*** Records Section Begins ***

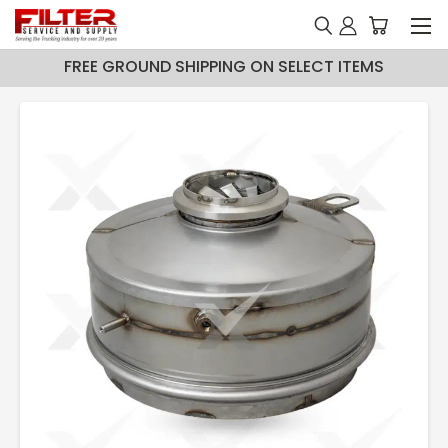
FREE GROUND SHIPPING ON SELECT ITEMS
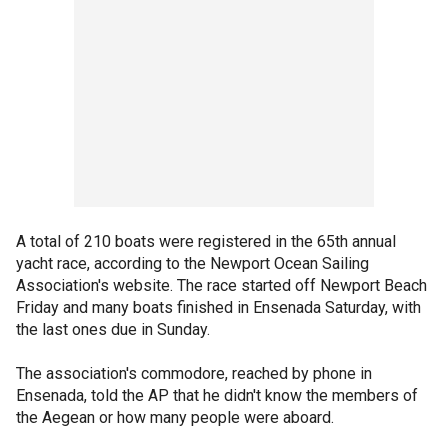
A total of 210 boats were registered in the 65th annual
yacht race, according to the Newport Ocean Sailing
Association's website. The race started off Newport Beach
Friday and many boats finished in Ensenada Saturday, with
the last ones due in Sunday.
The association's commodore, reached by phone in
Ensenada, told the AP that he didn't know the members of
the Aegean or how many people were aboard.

*** Records Section Ends ***
*** Records Section Begins ***

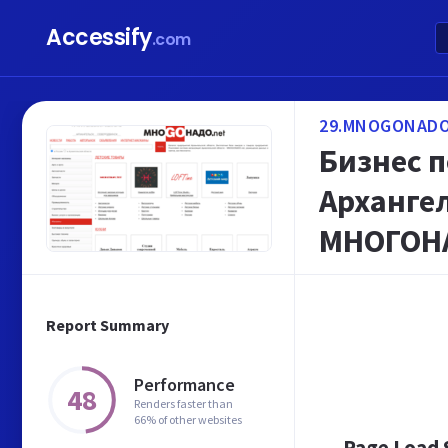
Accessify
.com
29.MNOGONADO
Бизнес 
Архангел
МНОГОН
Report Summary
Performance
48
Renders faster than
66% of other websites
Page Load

*** Records Section Ends ***

» **Exercise**: Give again, exactly as written above, each line from the one that has "FREE GROUND SHIPPING ON SELECT ITEMS" to the one that has "the Aegean or how many people were aboard.", both included; omit the pictures.

» **Expected answer**:
FREE GROUND SHIPPING ON SELECT ITEMS
A total of 210 boats were registered in the 65th annual
yacht race, according to the Newport Ocean Sailing
Association's website. The race started off Newport Beach
Friday and many boats finished in Ensenada Saturday, with
the last ones due in Sunday.
The association's commodore, reached by phone in
Ensenada, told the AP that he didn't know the members of
the Aegean or how many people were aboard.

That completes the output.